Abstract
Pulmonary hypertension is a highly prevalent complication of sickle cell disease and is a strong risk factor for early mortality. However, the pathophysiological mechanisms by which sickle hemoglobin leads to pulmonary vasculopathy remain unclear. Transgenic mice provide opportunities for mechanistic studies of vascular pathophysiology in an animal model of severe sickle cell disease. Using micro-cardiac catheterization we found that all mice expressing exclusively human sickle hemoglobin develop pulmonary hypertension. Recognizing that the NO pathways can have complex abnormalities in other conditions of pulmonary hypertension, the NO axis in sickle mice was assessed by multiple methods.

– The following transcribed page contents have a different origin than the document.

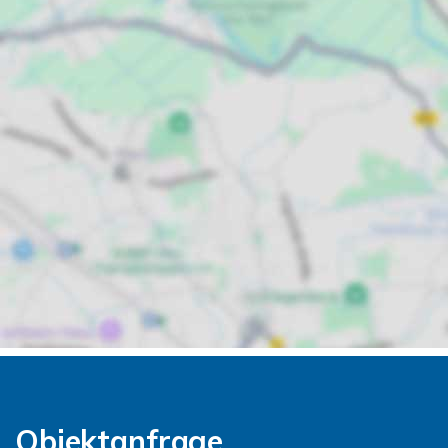
Objektanfrage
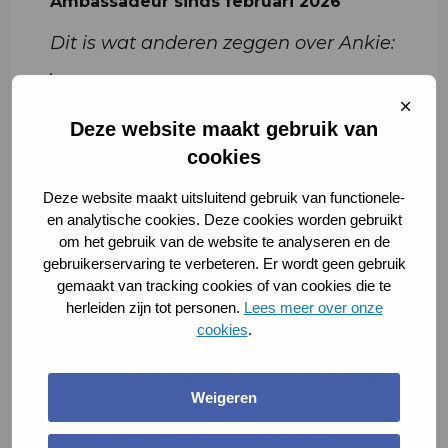
Ambassadeur sinds februari 2026
Dit is wat anderen zeggen over Ankie:
Sluit
Ankie ziet kansen, benut ze en
cooki
Deze website maakt gebruik van
handelt met overtuiging om voor
cookies
ieder kind gelijke kansen te
realiseren.
Deze website maakt uitsluitend gebruik van functionele-
en analytische cookies. Deze cookies worden gebruikt
Vanuit haar rol als bestuurder van
om het gebruik van de website te analyseren en de
gebruikerservaring te verbeteren. Er wordt geen gebruik
ATO in ’s-Hertogenbosch is Ankie
gemaakt van tracking cookies of van cookies die te
nauw betrokken bij het thema
herleiden zijn tot personen.
Lees meer over onze
gelijke kansen. Zij zet zich actief
cookies
.
in voor het ontwikkelen en
ondersteunen van initiatieven die
Weigeren
gezinnen in staat stellen deel te
nemen aan cultuur, sport en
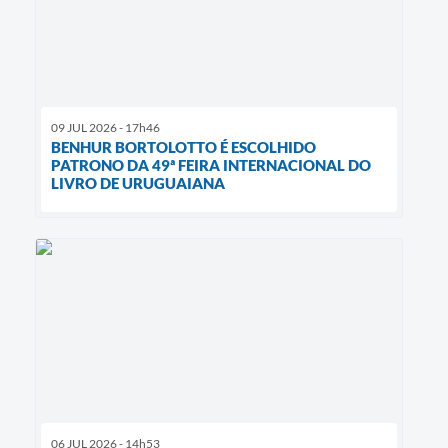
09 JUL 2026 - 17h46
BENHUR BORTOLOTTO É ESCOLHIDO
PATRONO DA 49ª FEIRA INTERNACIONAL DO
LIVRO DE URUGUAIANA
06 JUL 2026 - 14h53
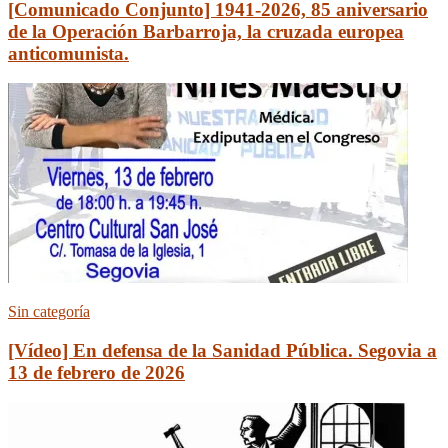
[Comunicado Conjunto] 1941-2026, 85 aniversario
de la Operación Barbarroja, la cruzada europea
anticomunista.
Sin categoría
[Vídeo] En defensa de la Sanidad Pública. Segovia a
13 de febrero de 2026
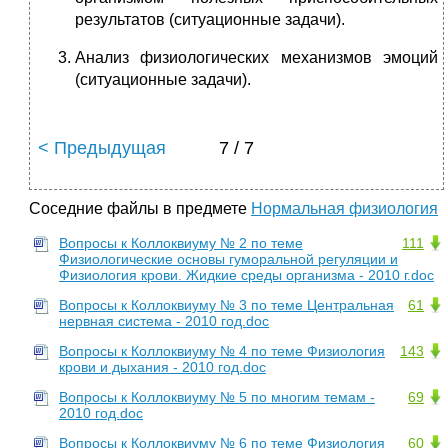
результатов (ситуационные задачи).
Анализ физиологических механизмов эмоций
(ситуационные задачи).
< Предыдущая
7 / 7
Соседние файлы в предмете
Нормальная физиология
Вопросы к Коллоквиуму № 2 по теме
111
Физиологические основы гуморальной регуляции и
Физиология крови. Жидкие среды организма - 2010 г.doc
Вопросы к Коллоквиуму № 3 по теме Центральная
61
нервная система - 2010 год.doc
Вопросы к Коллоквиуму № 4 по теме Физиология
143
крови и дыхания - 2010 год.doc
Вопросы к Коллоквиуму № 5 по многим темам -
69
2010 год.doc
Вопросы к Коллоквиуму № 6 по теме Физиология
60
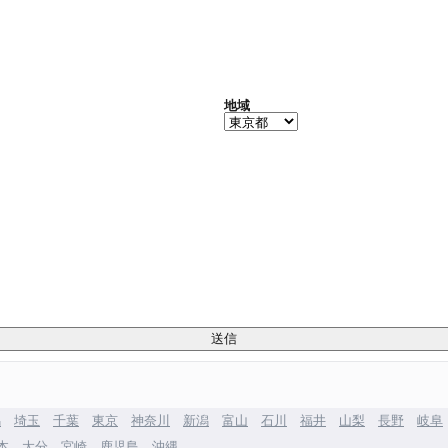
地域
馬
埼玉
千葉
東京
神奈川
新潟
富山
石川
福井
山梨
長野
岐阜
本
大分
宮崎
鹿児島
沖縄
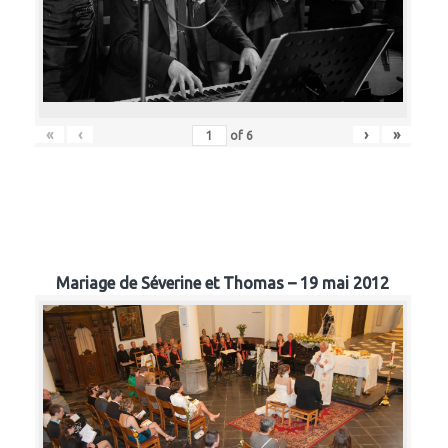
«
‹
›
»
of
6
Mariage de Séverine et Thomas – 19 mai 2012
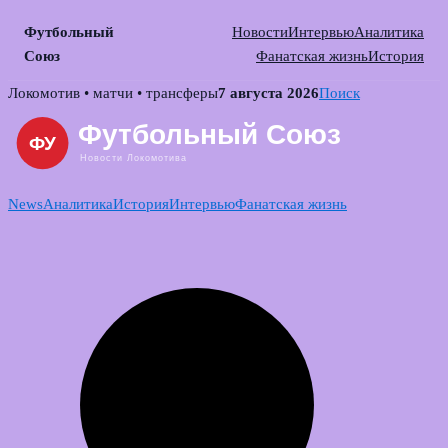
Футбольный
Новости
Интервью
Аналитика
Союз
Фанатская жизнь
История
Skip
Локомотив • матчи • трансферы
7 августа 2026
Поиск
to
content
News
Аналитика
История
Интервью
Фанатская жизнь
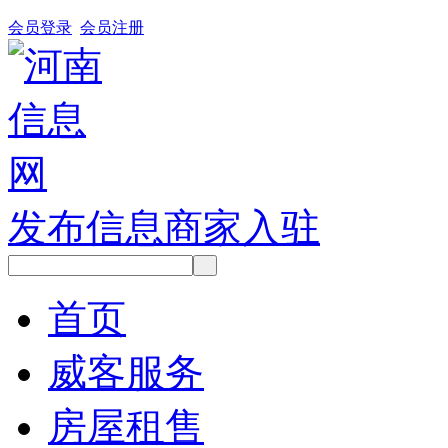
会员登录
会员注册
发布信息
商家入驻
首页
威客服务
房屋租售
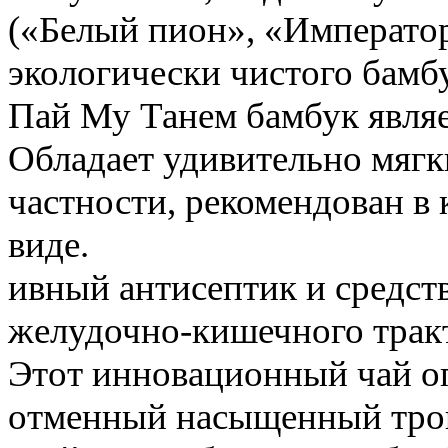
(«Белый пион», «Император
экологически чистого бамб
Пай Му Танем бамбук являе
Обладает удивительно мяг
частности, рекомендован в 
виде.
ивный антисептик и средст
желудочно-кишечного тракт
Этот инновационный чай оп
отменный насыщенный троп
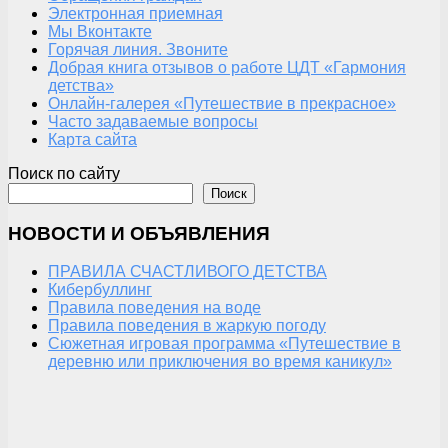
Электронная приемная
Мы Вконтакте
Горячая линия. Звоните
Добрая книга отзывов о работе ЦДТ «Гармония
детства»
Онлайн-галерея «Путешествие в прекрасное»
Часто задаваемые вопросы
Карта сайта
Поиск по сайту
Поиск
НОВОСТИ И ОБЪЯВЛЕНИЯ
ПРАВИЛА СЧАСТЛИВОГО ДЕТСТВА
Кибербуллинг
Правила поведения на воде
Правила поведения в жаркую погоду
Сюжетная игровая программа «Путешествие в
деревню или приключения во время каникул»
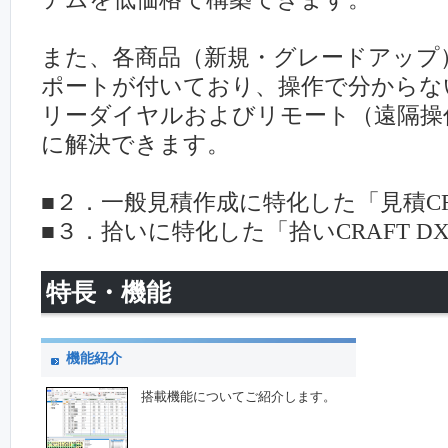
また、各商品（新規・グレードアップ
ポートが付いており、操作で分からな
リーダイヤルおよびリモート（遠隔操
に解決できます。
■２．一般見積作成に特化した「見積CRAF
■３．拾いに特化した「拾いCRAFT D
特長・機能
機能紹介
搭載機能についてご紹介します。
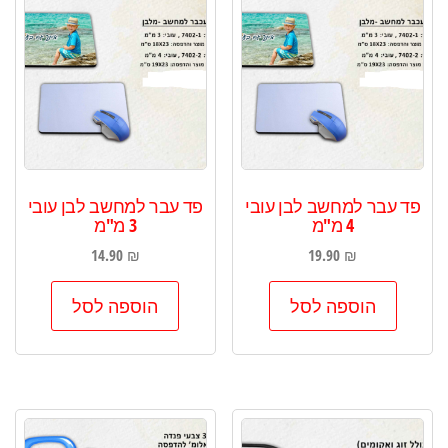
פד עבר למחשב לבן עובי
פד עבר למחשב לבן עובי
4 מ"מ
3 מ"מ
14.90
₪
19.90
₪
הוספה לסל
הוספה לסל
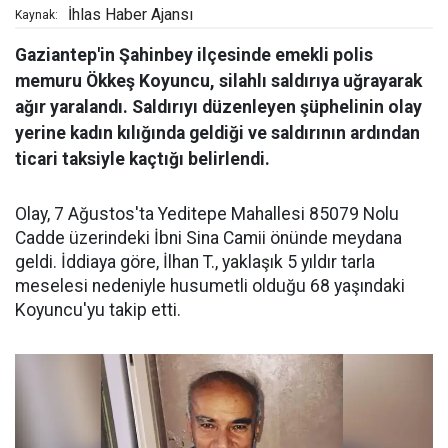
İhlas Haber Ajansı
Kaynak:
Gaziantep'in Şahinbey ilçesinde emekli polis
memuru Ökkeş Koyuncu, silahlı saldırıya uğrayarak
ağır yaralandı. Saldırıyı düzenleyen şüphelinin olay
yerine kadın kılığında geldiği ve saldırının ardından
ticari taksiyle kaçtığı belirlendi.
Olay, 7 Ağustos'ta Yeditepe Mahallesi 85079 Nolu
Cadde üzerindeki İbni Sina Camii önünde meydana
geldi. İddiaya göre, İlhan T., yaklaşık 5 yıldır tarla
meselesi nedeniyle husumetli olduğu 68 yaşındaki
Koyuncu'yu takip etti.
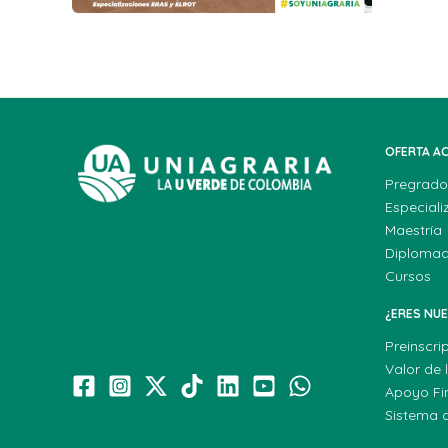
OFERTA A
Pregrado
Especiali
Maestría
Diploma
Cursos
¿ERES NU
Preinscri
Valor de 
Apoyo Fi
Sistema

From a mechanistic standpoint the mice exhibit profound pulmonary and systemic endothelial dysfunction and vascular instability characterized by diminished responses to authentic nitric oxide (NO), NO donors and endothelium-dependent pulmonary vasodilators, and enhanced responses to vaso-constrictors. However, endothelium-independent vasodilation in the sickle mice was normal. Mechanisms of vasculopathy in sickle mice involve global dysregulation of the NO-axis: impaired constitutive nitric oxide synthase activity with loss of eNOS coupling (dimerization), increased NO scavenging by plasma hemoglobin and superoxide, increased arginase activity, and depleted intravascular nitrite reserves. Consistent with a functional rather than structural defect, light microscopy and computed tomography of the lungs revealed no plexogenic arterial remodeling, thrombi/emboli, or inflammation. Transplanting sickle marrow into wild-type mice conferred the same phenotype. Similar pathobiology was observed in a non-sickle mouse model of acute alloimmune hemolysis, supporting a major role of hemolysis as a mechanism for this dysregulation of NO and vasculopathy. In this study, alloimmune hemolytic mice were chosen for comparison in order to generalize beyond hemoglobinopathies. Future analogous studies with thalassemic mice may be useful to model pulmonary hypertension in human thalassemia intermedia. In conclusion, this animal model extends the evidence for global impairment in NO responsiveness and NO production in sickle cell disease, and suggests that hemolytic anemia is associated with endothelial dysfunction and pulmonary hypertension.
Disclosures: LLH & MTG have research funding from INO Therapeutics for a clinical trial of inhaled nitric oxide for sickle cell vaso-occlusive pain.